**WHAT YOU SHOULD DO**
Find the word "烘培次数" in the records and copy every line where it occurs.

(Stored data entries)
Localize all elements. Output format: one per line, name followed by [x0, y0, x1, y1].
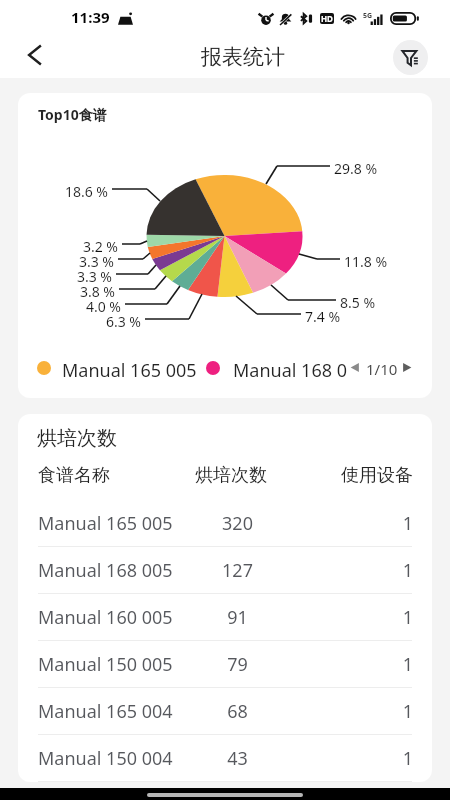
staticText: 食谱名称	[38, 464, 195, 487]
staticText: HD	[321, 13, 333, 24]
staticText: 5G	[363, 11, 373, 21]
staticText: 3.2 %	[58, 237, 118, 256]
staticText: 1	[280, 558, 413, 583]
staticText: 29.8 %	[334, 159, 378, 178]
staticText: Manual 160 005	[38, 605, 195, 630]
staticText: 烘培次数	[37, 426, 117, 451]
staticText: 7.4 %	[305, 307, 341, 326]
staticText: Top10食谱	[38, 105, 107, 124]
staticText: 3.3 %	[54, 252, 114, 271]
staticText: 4.0 %	[61, 297, 121, 316]
staticText: 1	[280, 699, 413, 724]
button[interactable]: Manual 165 004	[18, 688, 432, 734]
staticText: 3.8 %	[55, 282, 115, 301]
staticText: 8.5 %	[340, 293, 376, 312]
staticText: 6.3 %	[81, 312, 141, 331]
staticText: 1/10	[366, 359, 398, 379]
staticText: Manual 150 005	[38, 652, 195, 677]
staticText: 91	[195, 605, 280, 630]
staticText: 11.8 %	[344, 252, 388, 271]
staticText: 43	[195, 746, 280, 771]
staticText: 1	[280, 511, 413, 536]
button[interactable]: Manual 150 004	[18, 735, 432, 781]
staticText: 1	[280, 605, 413, 630]
staticText: 使用设备	[341, 464, 413, 487]
button[interactable]: Manual 168 005	[18, 547, 432, 593]
button[interactable]: Back	[13, 36, 55, 78]
button[interactable]: Manual 150 005	[18, 641, 432, 687]
staticText: 1	[280, 652, 413, 677]
staticText: 79	[195, 652, 280, 677]
staticText: Manual 168 005	[38, 558, 195, 583]
staticText: Manual 165 005	[38, 511, 195, 536]
staticText: 烘培次数	[195, 464, 341, 487]
staticText: Manual 150 004	[38, 746, 195, 771]
staticText: Manual 165 004	[38, 699, 195, 724]
staticText: 68	[195, 699, 280, 724]
staticText: 3.3 %	[52, 267, 112, 286]
staticText: 报表统计	[201, 44, 285, 70]
button[interactable]: Manual 160 005	[18, 594, 432, 640]
staticText: 18.6 %	[48, 182, 108, 201]
staticText: Manual 165 005	[62, 358, 197, 383]
staticText: 127	[195, 558, 280, 583]
staticText: 11:39	[71, 7, 110, 27]
button[interactable]: Manual 165 005	[18, 500, 432, 546]
staticText: 320	[195, 511, 280, 536]
staticText: 1	[280, 746, 413, 771]
button[interactable]: Filter	[393, 40, 428, 75]
staticText: Manual 168 0	[233, 358, 347, 383]
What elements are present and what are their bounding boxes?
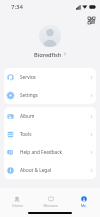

**OUTPUT BELOW**
staticText: 烘培次数	[37, 426, 117, 451]
staticText: 烘培次数	[195, 464, 341, 487]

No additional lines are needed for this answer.